*Instructions for the task*: Everything from the line containing "human partner that" through the last line of the records below should be printed exactly, please, and nothing else.

☆ ☆ ☆

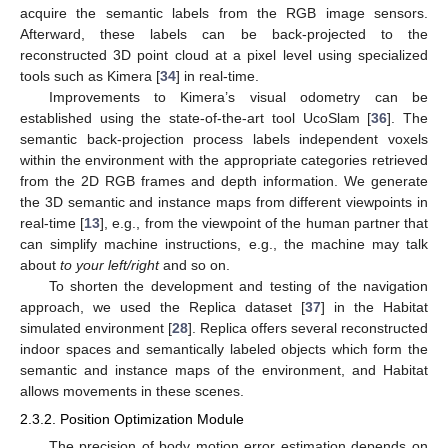
acquire the semantic labels from the RGB image sensors.
Afterward, these labels can be back-projected to the
reconstructed 3D point cloud at a pixel level using specialized
tools such as Kimera [
34
] in real-time.
Improvements to Kimera’s visual odometry can be
established using the state-of-the-art tool UcoSlam [
36
]. The
semantic back-projection process labels independent voxels
within the environment with the appropriate categories retrieved
from the 2D RGB frames and depth information. We generate
the 3D semantic and instance maps from different viewpoints in
real-time [
13
], e.g., from the viewpoint of the human partner that
can simplify machine instructions, e.g., the machine may talk
about
to your left/right
and so on.
To shorten the development and testing of the navigation
approach, we used the Replica dataset [
37
] in the Habitat
simulated environment [
28
]. Replica offers several reconstructed
indoor spaces and semantically labeled objects which form the
semantic and instance maps of the environment, and Habitat
allows movements in these scenes.
2.3.2. Position Optimization Module
The precision of body motion error estimation depends on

☆ ☆ ☆

*Result of this task*:
], e.g., from the viewpoint of the human partner that
can simplify machine instructions, e.g., the machine may talk
about
to your left/right
and so on.
To shorten the development and testing of the navigation
approach, we used the Replica dataset [
37
] in the Habitat
simulated environment [
28
]. Replica offers several reconstructed
indoor spaces and semantically labeled objects which form the
semantic and instance maps of the environment, and Habitat
allows movements in these scenes.
2.3.2. Position Optimization Module
The precision of body motion error estimation depends on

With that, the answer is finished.